The Decomposer (Task Graph) (New)#
For ideas that need multiple specialists working in parallel — a research task that needs a writer, a designer, and a reviewer — the decomposer produces a full task graph with dependency edges:
hermes kanban decompose t_abcd # decompose one triage task
hermes kanban decompose --all # sweep the entire triage column
The decomposer receives a roster of all available profiles along with their descriptions and produces a JSON task graph with child tasks routed to the right specialists. It also runs automatically during each dispatcher tick (Phase 3), capped by kanban.auto_decompose_per_tick (default 3). Drop a triage task and within 60 seconds the orchestrator has decomposed it, the dispatcher is spawning workers, and the pipeline is running.
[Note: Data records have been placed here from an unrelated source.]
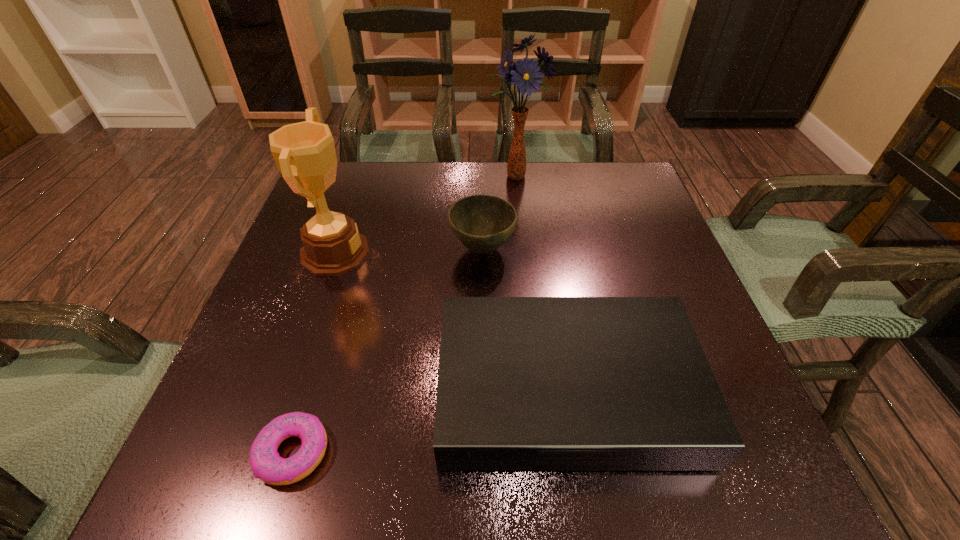 Locate an element on the screen. The width and height of the screenshot is (960, 540). free space that satisfies the following two spatial constraints: 1. on the front-facing side of the fourth shortest object; 2. on the back side of the doughnut is located at coordinates point(266,452). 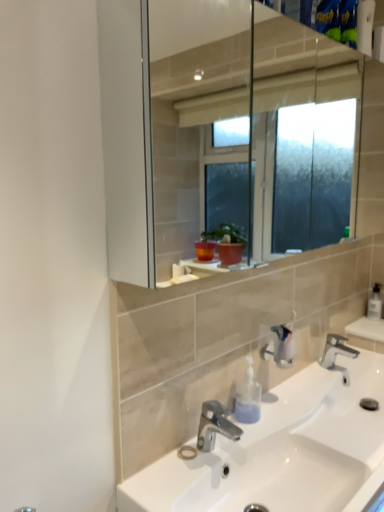 Question: Considering the relative sizes of polished chrome faucet at lower center, which is the second tap in front-to-back order, and white ceramic sink at center in the image provided, is polished chrome faucet at lower center, which is the second tap in front-to-back order, bigger than white ceramic sink at center?

Choices:
 (A) no
 (B) yes

Answer: (A)

Question: Is white ceramic sink at center located within polished chrome faucet at lower center, positioned as the 1th tap in right-to-left order?

Choices:
 (A) no
 (B) yes

Answer: (A)

Question: Is polished chrome faucet at lower center, acting as the second tap starting from the left, thinner than white ceramic sink at center?

Choices:
 (A) yes
 (B) no

Answer: (A)

Question: Is polished chrome faucet at lower center, which is the second tap in front-to-back order, behind white ceramic sink at center?

Choices:
 (A) yes
 (B) no

Answer: (A)

Question: From the image's perspective, is polished chrome faucet at lower center, acting as the second tap starting from the left, located beneath white ceramic sink at center?

Choices:
 (A) no
 (B) yes

Answer: (A)

Question: From a real-world perspective, is translucent plastic soap dispenser at lower center, arranged as the 2th soap dispenser when viewed from the back, physically located above or below white ceramic sink at center?

Choices:
 (A) below
 (B) above

Answer: (B)

Question: Is point (244, 416) positioned closer to the camera than point (306, 424)?

Choices:
 (A) farther
 (B) closer

Answer: (B)

Question: In the image, is translucent plastic soap dispenser at lower center, arranged as the 2th soap dispenser when viewed from the back, positioned in front of or behind white ceramic sink at center?

Choices:
 (A) front
 (B) behind

Answer: (B)

Question: Would you say translucent plastic soap dispenser at lower center, the 2th soap dispenser viewed from the right, is to the left or to the right of white ceramic sink at center in the picture?

Choices:
 (A) right
 (B) left

Answer: (B)

Question: Looking at their shapes, would you say polished chrome faucet at center, acting as the 2th tap starting from the back, is wider or thinner than polished chrome faucet at lower center, which is the first tap from back to front?

Choices:
 (A) wide
 (B) thin

Answer: (B)

Question: From a real-world perspective, is polished chrome faucet at center, acting as the first tap starting from the left, positioned above or below polished chrome faucet at lower center, which is the first tap from back to front?

Choices:
 (A) above
 (B) below

Answer: (A)

Question: Is polished chrome faucet at center, which appears as the 2th tap when viewed from the right, bigger or smaller than polished chrome faucet at lower center, which is the first tap from back to front?

Choices:
 (A) big
 (B) small

Answer: (B)

Question: Relative to polished chrome faucet at lower center, positioned as the 1th tap in right-to-left order, is polished chrome faucet at center, acting as the 2th tap starting from the back, in front or behind?

Choices:
 (A) front
 (B) behind

Answer: (A)

Question: Would you say clear plastic soap dispenser at right, which is counted as the second soap dispenser, starting from the front, is inside or outside white ceramic sink at center?

Choices:
 (A) outside
 (B) inside

Answer: (A)

Question: In terms of width, does clear plastic soap dispenser at right, which is counted as the second soap dispenser, starting from the front, look wider or thinner when compared to white ceramic sink at center?

Choices:
 (A) thin
 (B) wide

Answer: (A) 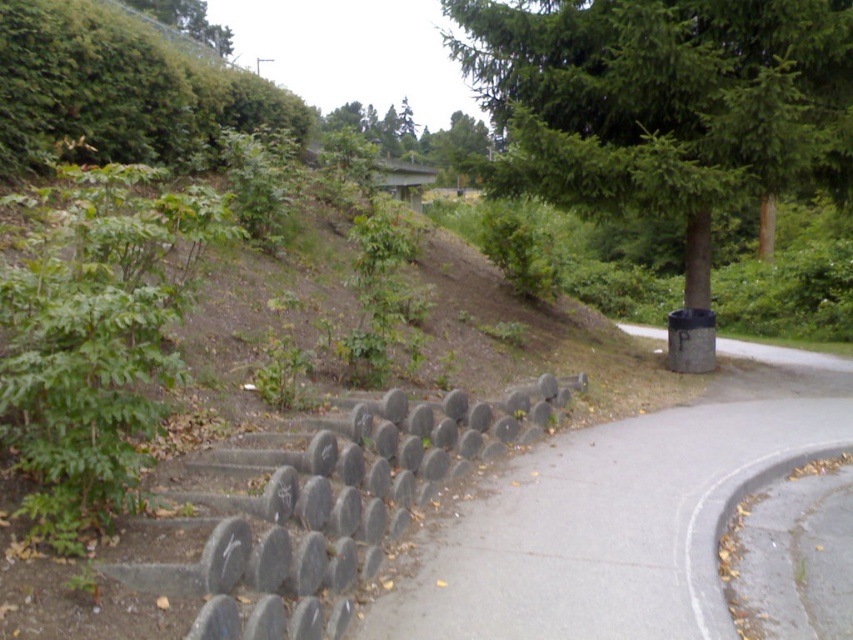 You are standing at the point labeled point (662, 104) in the image. What is the nearest object to you in the scene?

The nearest object to point (662, 104) is the green textured tree at upper right since the point is located on it.

You are a gardener planning to plant flowers along the gray concrete pavement at lower left and the green leafy tree at center. Which area requires more space due to its size?

The green leafy tree at center requires more space because its width is greater than the gray concrete pavement at lower left.

Based on the photo, you are a gardener planning to trim the green textured tree at upper right and check the gray concrete barrier at center. Based on their positions, which object should you attend to first if you are facing the image from the front?

The gray concrete barrier at center is to the left of the green textured tree at upper right, so you should attend to the gray concrete barrier at center first since it is closer to your left side when facing the image. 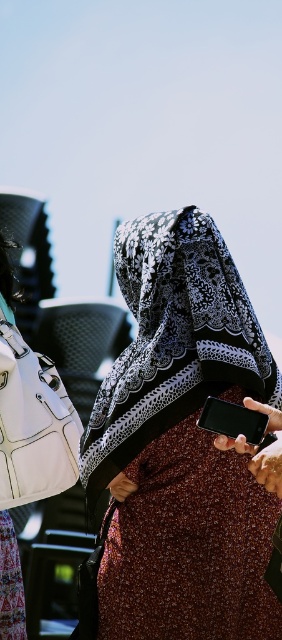 You are standing in the scene and want to move from the point at coordinates point (166, 545) to the point at coordinates point (216, 432). Which direction should you move to get closer to the second point?

To move from point (166, 545) to point (216, 432), you should move backward since point (166, 545) is closer to the viewer than point (216, 432).

You are a fashion designer observing the two central items in the image. Which item has a greater width between the patterned fabric headscarf at center and the brown textured dress at center?

The patterned fabric headscarf at center has a greater width than the brown textured dress at center. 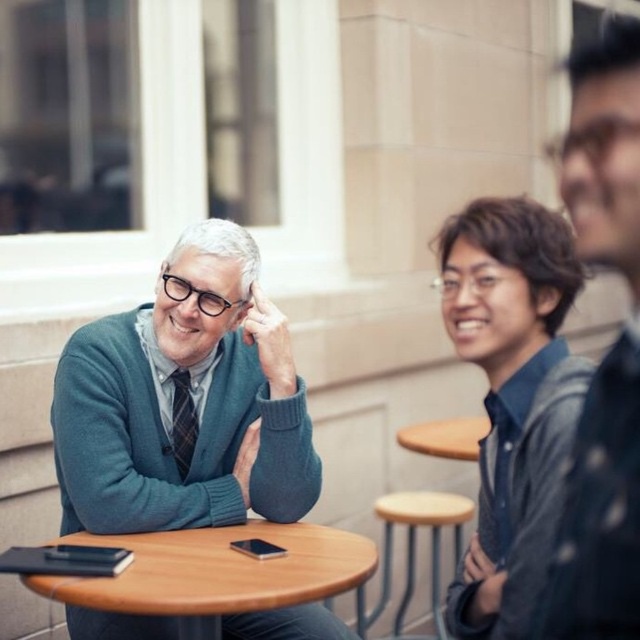 Based on the photo, between teal sweater at center and matte blue shirt at center, which one has less height?

With less height is matte blue shirt at center.

Can you confirm if teal sweater at center is shorter than matte blue shirt at center?

Incorrect, teal sweater at center's height does not fall short of matte blue shirt at center's.

Find the location of a particular element. This screenshot has height=640, width=640. teal sweater at center is located at coordinates (184, 403).

Does wooden round table at center have a greater height compared to wooden stool at lower center?

No, wooden round table at center is not taller than wooden stool at lower center.

Image resolution: width=640 pixels, height=640 pixels. What are the coordinates of `wooden round table at center` in the screenshot? It's located at tap(218, 570).

In order to click on wooden round table at center in this screenshot , I will do `click(218, 570)`.

Is point (184, 385) less distant than point (388, 586)?

Yes, point (184, 385) is in front of point (388, 586).

Who is shorter, teal sweater at center or wooden stool at lower center?

Standing shorter between the two is wooden stool at lower center.

Where is `teal sweater at center`? The width and height of the screenshot is (640, 640). teal sweater at center is located at coordinates (184, 403).

Find the location of a particular element. teal sweater at center is located at coordinates (184, 403).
Unknown assignee names are rewritten to kanban.default_assignee so no task ever lands unassigned. The root triage task stays in todo gated by every child — when the whole graph finishes, the orchestrator wakes up to judge completion.
Profile Descriptions#
For the decomposer to route effectively, profiles need descriptions. Set them manually:
hermes profile describe researcher-a --text "Research specialist: reads papers, benchmarks models, writes briefs"
hermes profile describe writer --text "Writer: produces blog posts, documentation, and technical tutorials"
Or let the LLM generate one from the profile’s skills, model, and name:
hermes profile describe researcher-a --auto
These descriptions are stored in each profile’s profile.yaml and used by the decomposer to match task requirements to the right profile.
The dashboard adds both ✨ Specify and ⚗ Decompose buttons on triage card drawers, plus an Orchestration settings panel for configuring the orchestrator profile, default assignee, and auto-decompose toggle.
Configuration Reference#
The new features add several knobs in your ~/.hermes/config.yaml:
| Key | Default | What it controls |
|---|---|---|
kanban.orchestrator_profile | "" (active profile) | Profile that runs decomposition when a triage task lands |
kanban.default_assignee | "" (active profile) | Fallback assignee when the LLM decomposer returns an unknown profile name |
kanban.auto_decompose | true | Whether the dispatcher auto-decomposes triage tasks before each tick |
kanban.auto_decompose_per_tick | 3 | Maximum triage tasks to decompose in a single tick (burst protection) |
auxiliary.kanban_decomposer | (none) | Auxiliary LLM slot for the decomposer — set provider/model here |
auxiliary.profile_describer | (none) | Auxiliary LLM slot for auto-generating profile descriptions |
Set them with hermes config set:
hermes config set kanban.orchestrator_profile orchestrator
hermes config set kanban.default_assignee researcher
hermes config set kanban.auto_decompose_per_tick 5
Or edit directly: hermes config edit.
The kanban system turns Hermes from a single-agent tool into a multi-agent platform. The SQLite-backed board, the dispatcher’s six-phase tick, the worker lifecycle with crash recovery and circuit breakers — these aren’t features you’ll find in most agent frameworks. They’re the difference between fragile subagent swarms and reliable multi-agent coordination.
The best way to understand it is to use it. Create a board, drop a triage task, watch the dispatcher decompose and spawn. Block a task and see what happens. Crash a worker on purpose. The system is designed to survive exactly these experiments.
And now you know how it works under the hood — not just the CLI commands, but the SQLite compare-and-swap claims, the kill(pid, 0) crash probes, the hallucinated-cards gate, and the structured handoff that makes pipelines possible. Use it well.